In recent years many scientists have suggested that bacterial death stems from major metabolic disruptions. Belenky’s study, as well as a paper he co-authored earlier this year in the Proceedings of the National Academy of Sciences, were the first to test these hypotheses by making direct measurements of the metabolic products of E. coli as it suffered antibiotic attack.

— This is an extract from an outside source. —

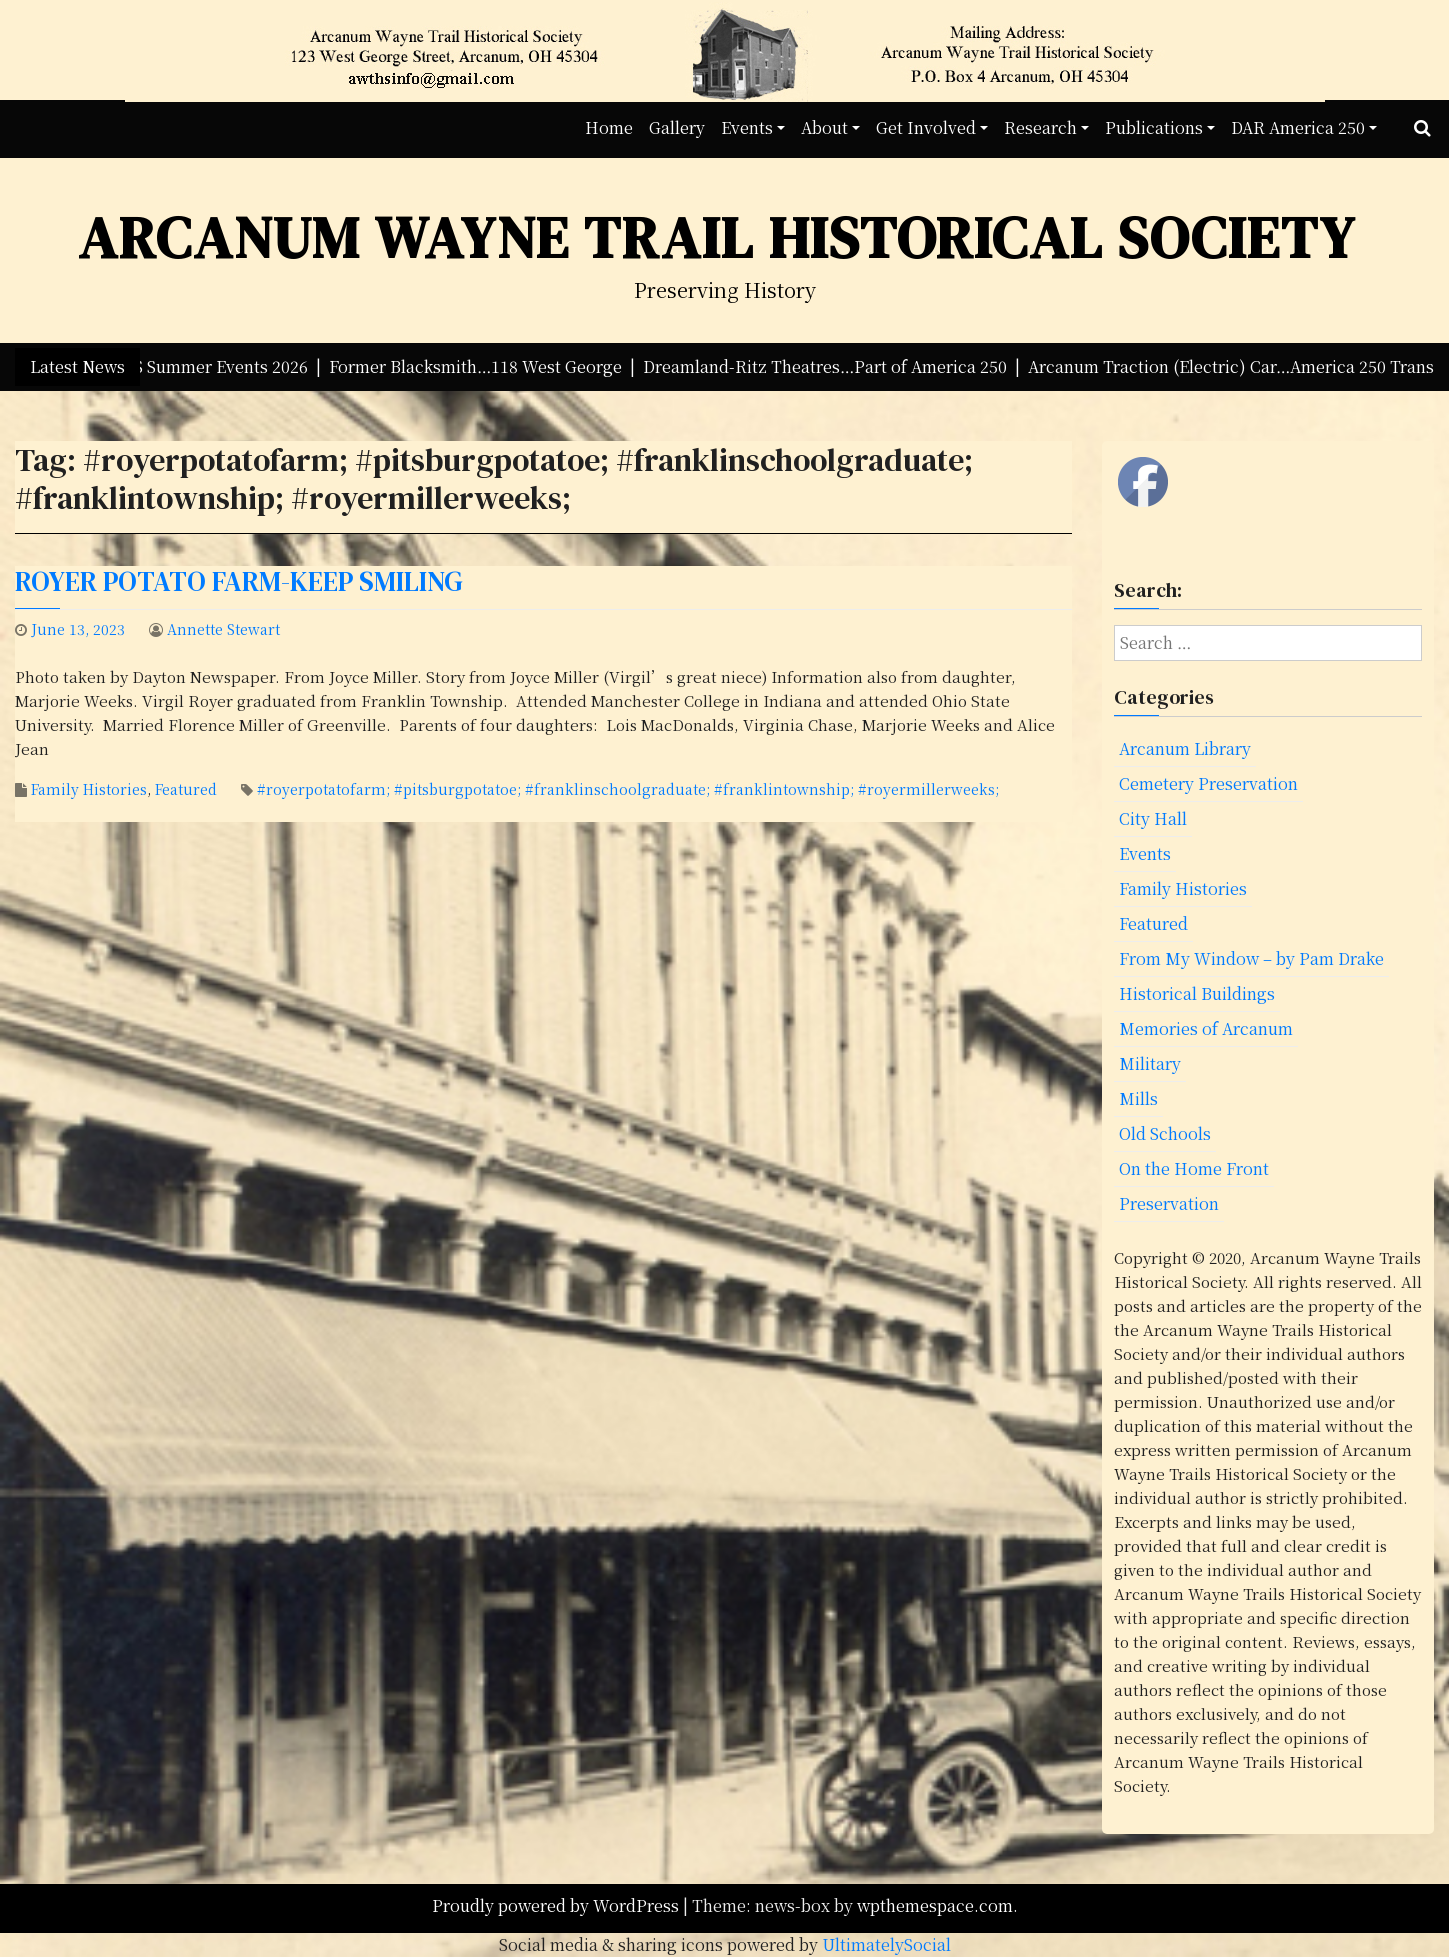  Describe the element at coordinates (1197, 993) in the screenshot. I see `Historical Buildings` at that location.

In all, Belenky and his co-authors, including research assistant Benjamin Korry, tracked levels of nearly 200 metabolites in the cell. Direct chemical evidence showed that the bacteria ramped up a key energy-generating process called the TCA cycle, which in overdrive produces oxidative stress, but were eventually overwhelmed.

They also directly observed the telltale damage of oxidative stress on proteins, lipids, DNA, and RNA. By sending in glowing proteins that attach to fractured DNA, for example, the team found fatal double-strand breaks in the DNA of E. coli subjected to antibiotics—breaks that occurred much less frequently in E. coli left unhindered by the drugs.

The findings suggest several pathways to more effective treatments, Belenky says. For example, the fact that antibiotics damage DNA indicates that sublethal doses may cause genetic mutations that may promote antibiotic resistance. Scientists could learn the efficacy of an antibiotic in minutes, rather than hours, if they can look for metabolic changes. They may also be able to find ways to boost the TCA cycle into overdrive to accelerate bacterial death. Finally, because antibiotics are often given in combination, understanding which ones tamp down TCA and which accelerate it could prevent doctors from inadvertently undermining treatment regimens. Belenky says he hopes the findings can lead to more effective treatments for patients fighting infections.